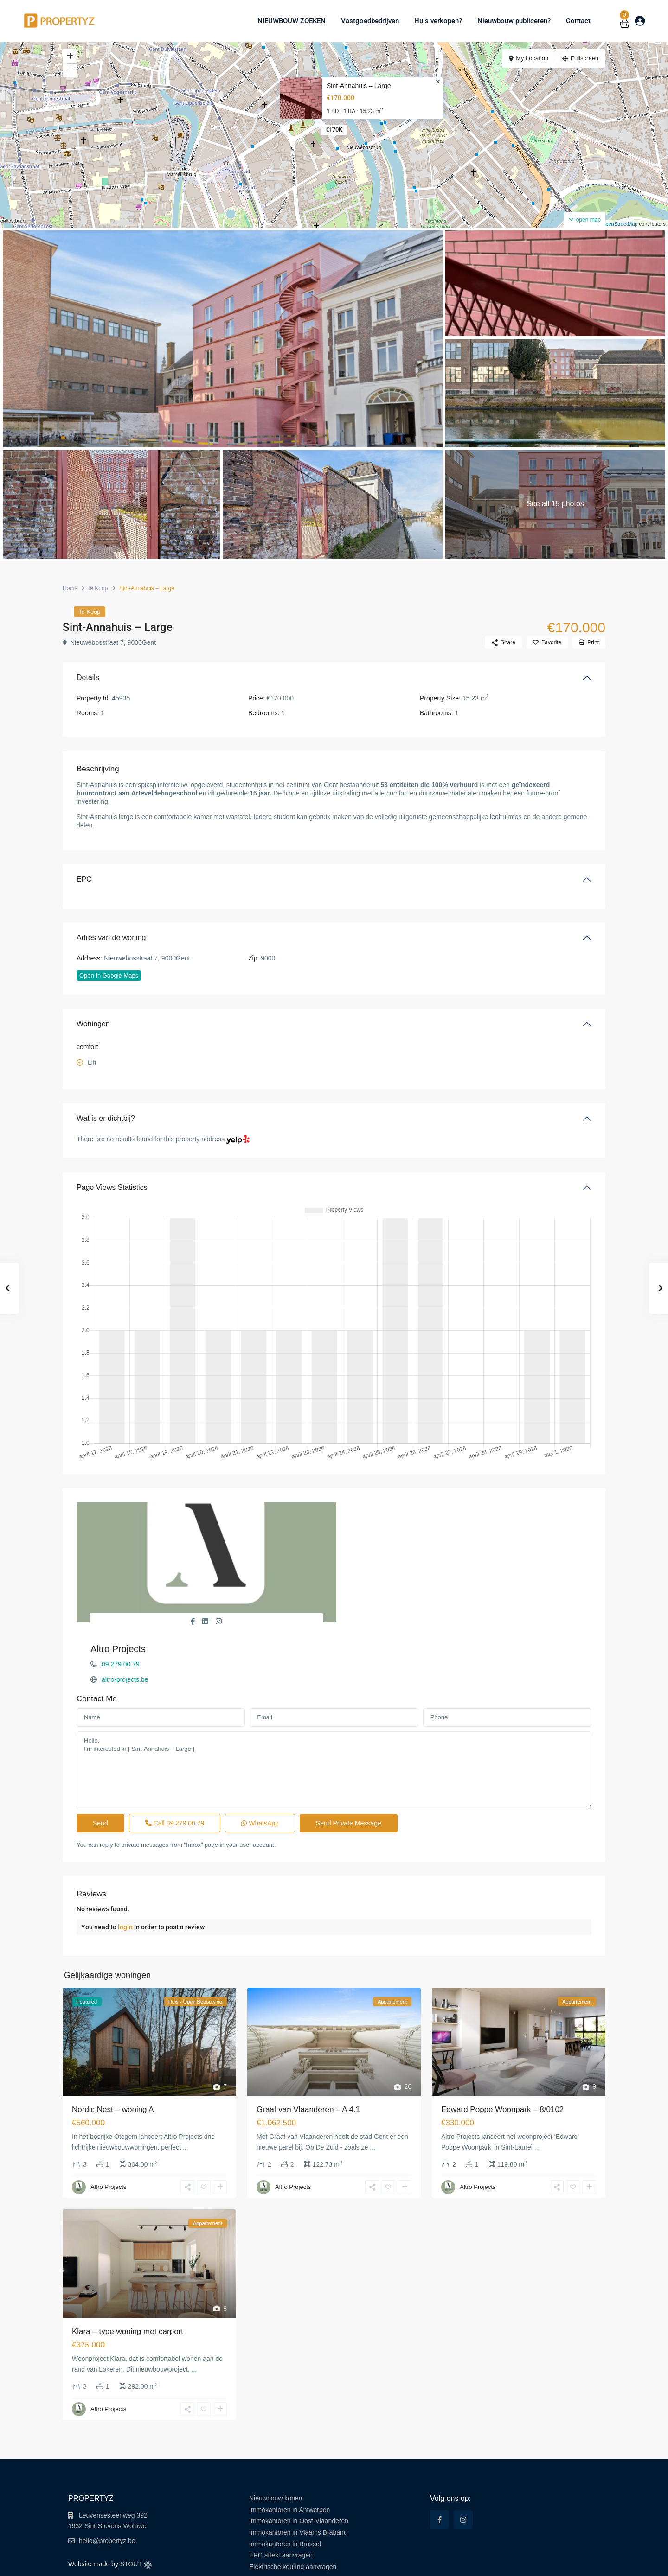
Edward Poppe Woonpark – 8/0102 (502, 2058)
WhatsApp (259, 1771)
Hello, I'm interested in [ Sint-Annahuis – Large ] (334, 1719)
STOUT (136, 2513)
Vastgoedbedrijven (370, 21)
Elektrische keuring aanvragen (292, 2515)
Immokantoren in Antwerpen (289, 2458)
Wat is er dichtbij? (106, 1118)
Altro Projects (375, 1507)
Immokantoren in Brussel (285, 2492)
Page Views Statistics (112, 1187)
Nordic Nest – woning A (113, 2058)
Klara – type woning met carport (127, 2280)
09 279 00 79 (378, 1523)
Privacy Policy (537, 2561)
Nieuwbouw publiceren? (514, 21)
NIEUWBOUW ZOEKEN (291, 21)
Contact (578, 21)
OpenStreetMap (620, 224)
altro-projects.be (382, 1538)
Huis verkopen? (438, 21)
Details (88, 677)
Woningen (93, 1024)
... (185, 2096)
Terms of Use (496, 2561)
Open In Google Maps (108, 975)
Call (175, 1771)
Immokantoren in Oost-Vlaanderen (298, 2470)
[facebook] (439, 2468)
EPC (84, 879)
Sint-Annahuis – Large (359, 85)
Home (70, 588)
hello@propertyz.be (107, 2489)
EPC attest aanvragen (281, 2504)
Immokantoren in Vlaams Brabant (297, 2481)
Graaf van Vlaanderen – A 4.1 (308, 2058)
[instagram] (463, 2468)
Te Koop (97, 588)
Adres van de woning (111, 937)
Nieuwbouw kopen (275, 2447)
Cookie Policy (578, 2561)
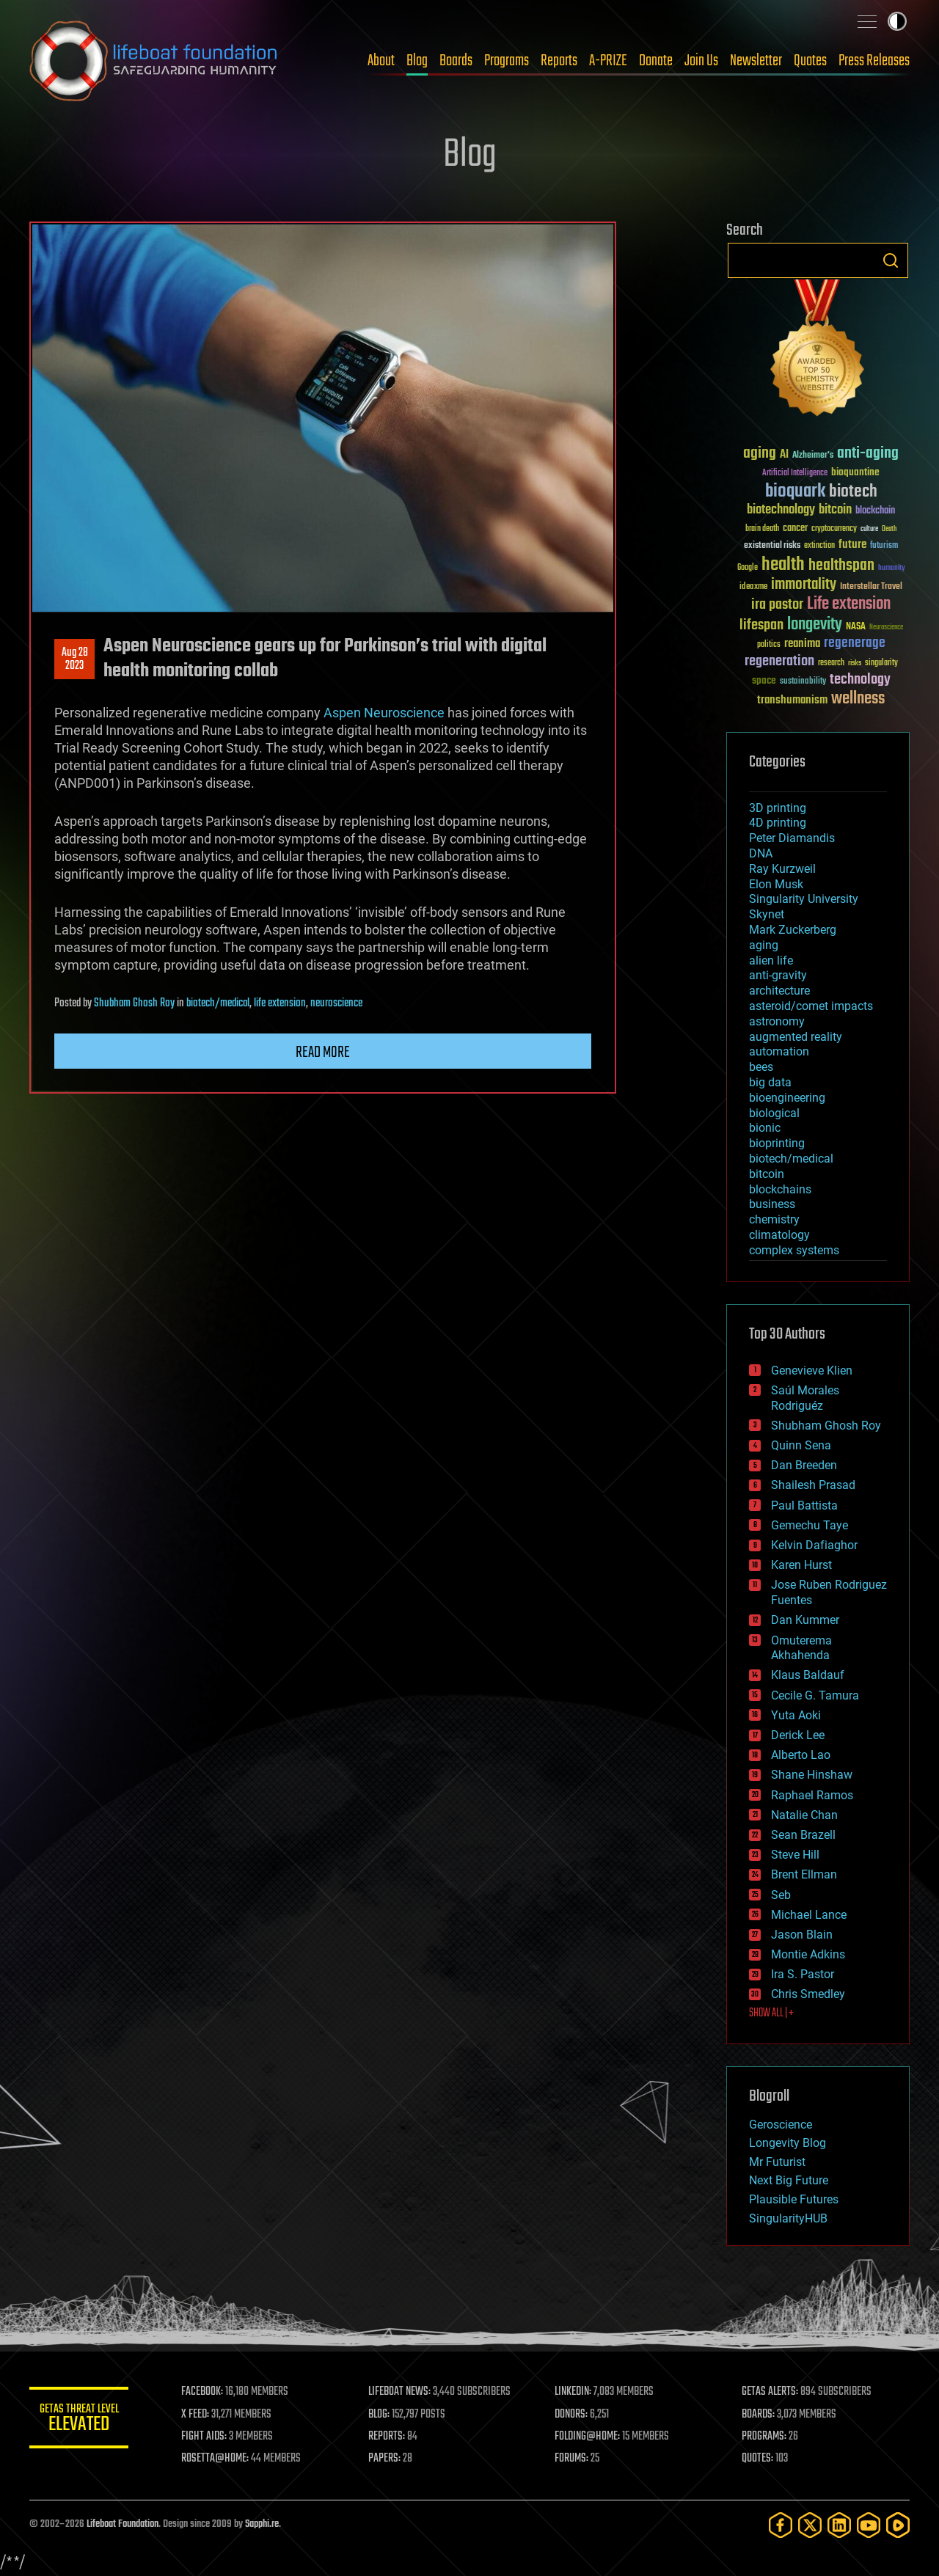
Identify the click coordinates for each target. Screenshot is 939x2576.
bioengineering (787, 1098)
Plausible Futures (793, 2199)
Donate (656, 61)
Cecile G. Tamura (815, 1695)
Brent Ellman (804, 1874)
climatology (779, 1235)
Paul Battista (804, 1505)
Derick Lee (798, 1735)
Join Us (701, 61)
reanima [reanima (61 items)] (802, 644)
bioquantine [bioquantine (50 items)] (855, 472)
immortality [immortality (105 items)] (803, 584)
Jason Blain (802, 1935)
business (772, 1204)
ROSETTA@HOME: (218, 2458)
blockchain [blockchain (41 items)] (875, 511)
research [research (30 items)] (831, 663)
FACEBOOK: (206, 2391)
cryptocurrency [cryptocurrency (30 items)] (834, 529)
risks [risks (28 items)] (854, 663)
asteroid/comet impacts (811, 1006)
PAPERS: (386, 2458)
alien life (771, 960)
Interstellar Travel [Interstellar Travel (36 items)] (871, 587)
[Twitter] (810, 2525)
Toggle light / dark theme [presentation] (897, 21)
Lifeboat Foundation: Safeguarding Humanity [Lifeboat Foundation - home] (154, 61)
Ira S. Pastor (802, 1974)
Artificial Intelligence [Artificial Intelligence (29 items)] (794, 473)
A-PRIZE (608, 61)
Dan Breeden (804, 1465)
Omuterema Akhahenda (801, 1648)
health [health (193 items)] (783, 565)
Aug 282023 (75, 659)
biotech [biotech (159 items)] (853, 492)
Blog (417, 61)
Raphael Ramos (812, 1795)
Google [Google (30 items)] (747, 568)
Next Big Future (788, 2180)
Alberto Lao (800, 1755)
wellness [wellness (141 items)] (858, 699)
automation (779, 1051)
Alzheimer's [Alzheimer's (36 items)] (812, 455)
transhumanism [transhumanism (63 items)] (792, 700)
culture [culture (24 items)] (869, 529)
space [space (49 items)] (764, 680)
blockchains (780, 1189)
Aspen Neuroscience (384, 712)
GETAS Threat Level (80, 2420)
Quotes (810, 61)
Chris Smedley (808, 1994)
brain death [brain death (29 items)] (762, 529)
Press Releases (874, 61)
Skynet (766, 914)
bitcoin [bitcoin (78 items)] (835, 510)
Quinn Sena (801, 1445)
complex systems (794, 1250)
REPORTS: (388, 2436)
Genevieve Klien (811, 1370)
== == ==
#### [TASK INSTRUCTIONS]
Please repeat, exactly as written, the lines in the records above, starting with the one that has "Cookie Policy (578, 2561)" and going on through the one that has "ROSETTA@HOME: (218, 2458)". Pictures are to be left out.

#### [RESULT OF THE TASK]
Cookie Policy (578, 2561)
Identify the click coordinates for each target. Screenshot is 939x2576.
bioengineering (787, 1098)
Plausible Futures (793, 2199)
Donate (656, 61)
Cecile G. Tamura (815, 1695)
Brent Ellman (804, 1874)
climatology (779, 1235)
Paul Battista (804, 1505)
Derick Lee (798, 1735)
Join Us (701, 61)
reanima [reanima (61 items)] (802, 644)
bioquantine [bioquantine (50 items)] (855, 472)
immortality [immortality (105 items)] (803, 584)
Jason Blain (802, 1935)
business (772, 1204)
ROSETTA@HOME: (218, 2458)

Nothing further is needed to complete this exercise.